Similar USD/NOK, pressured additionally by the Iran unwind, is testing next up to the big highs around 9.8~
AUD/USD has made the break and is now accelerating for the next support at 0.69 and the March lows below that. NZD already at lows that threaten the full YTD retracement.
We discuss in the FX Outlook the broader backdrop to this, encompassing the current market Fed re-pricing, commodity position corrections, and other background forces (from El Nino to more noise in equities). We expect this broad trend to remain in place over coming weeks before fading later in the year, but with many cross-currents in play in terms of scale and timing of moves.

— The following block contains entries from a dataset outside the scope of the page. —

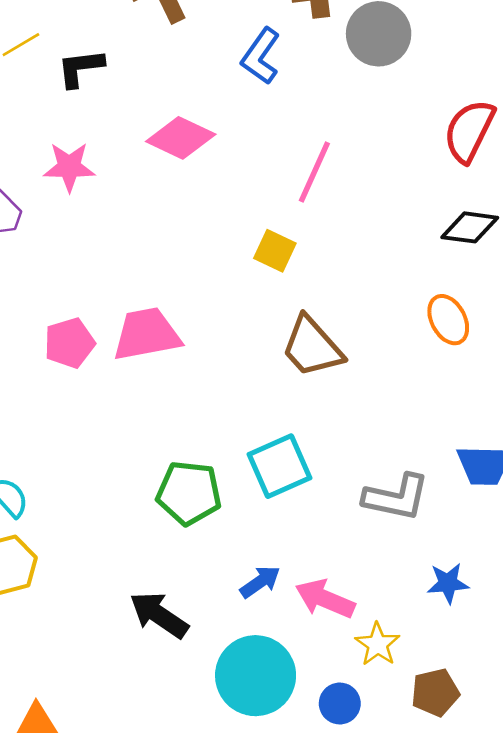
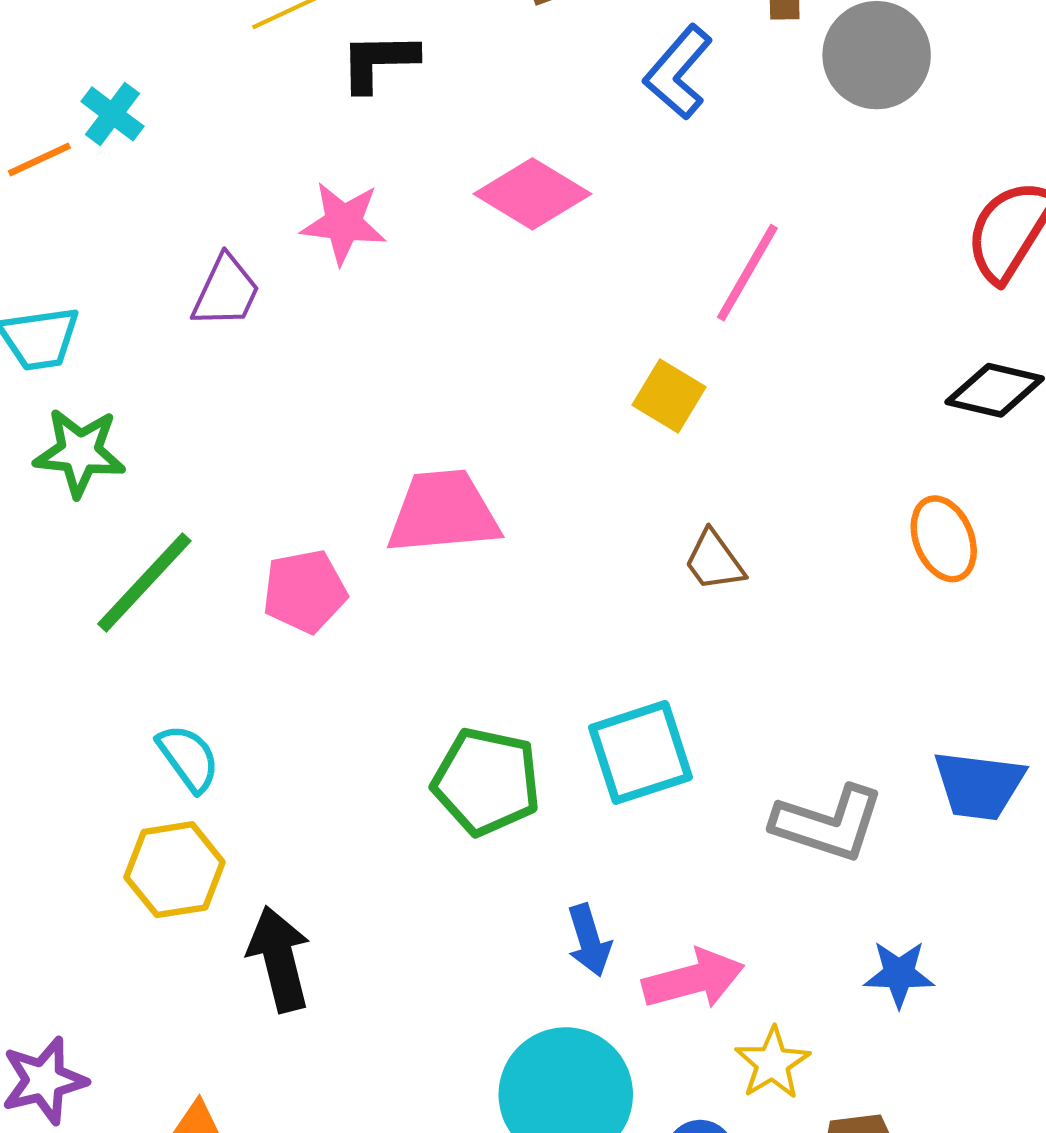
pink pentagon: (69, 343) -> (305, 591), moved
brown trapezoid: (312, 347) -> (714, 561), size x0.6
blue arrow: (260, 582) -> (589, 940), turned 102
pink arrow: (325, 599) -> (693, 979), turned 136
black arrow: (159, 615) -> (279, 959), moved, turned 36

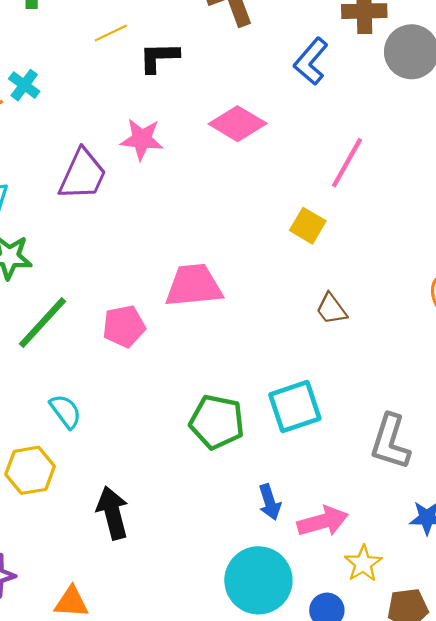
purple trapezoid: (226, 291) -> (83, 175), size x1.4
gray L-shape: (828, 823) -> (390, 442), turned 90
yellow hexagon: (175, 870) -> (30, 470), moved

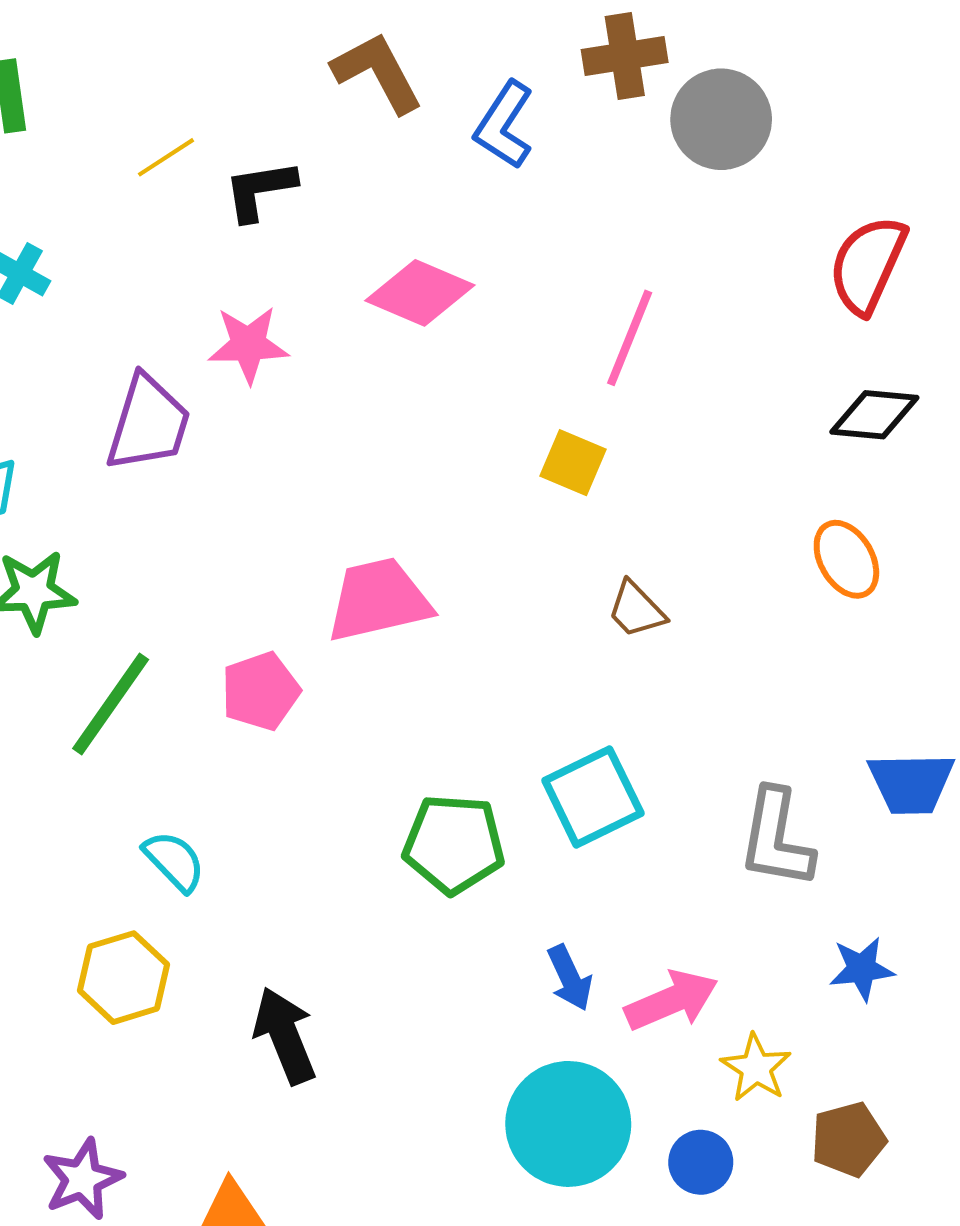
blue L-shape: (311, 61) -> (504, 125), moved

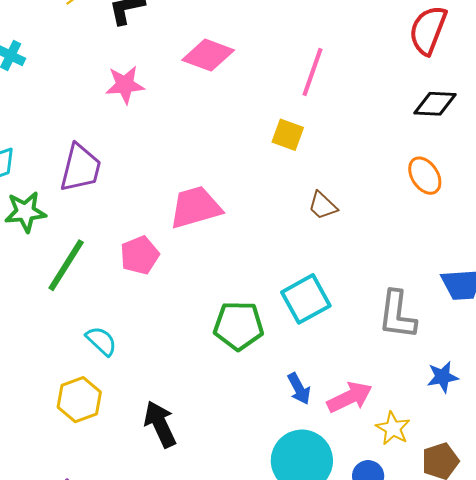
purple trapezoid: (148, 423) -> (80, 168), moved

On the yen, some signs that cross driven action is at least just about dominating, if only stemming, USD/JPY so far amid the dollar driven action. It would likely need more impulsive setbacks in equities - after corrective activity and rotation kicked in yesterday but with so far limited spikes in volatility - for this to be gaining additional force. It does seem to be providing stronger capping action at the very least along with the ongoing background focus on intervention strategy going forward. USD/JPY needs to be back below 161 near-term to be looking flat/lower though.
As for Wednesday, Asia focus is on Australian CPI where the market looks for measures to tick up by 0.1pp. Market pricing currently hedges half way to a further hike but there are some big influences currently playing out that should carry more wiehgt than one inflation print unless its a huge surprise.
Germany has IFO business sentiment with some improvements expected on the back of geopolitical improvements.

In the US, we expect the Q1 current account deficit to rise to $208.8bn from $190.7bn in Q4 and a 2.9% rise in May new home sales to 640k.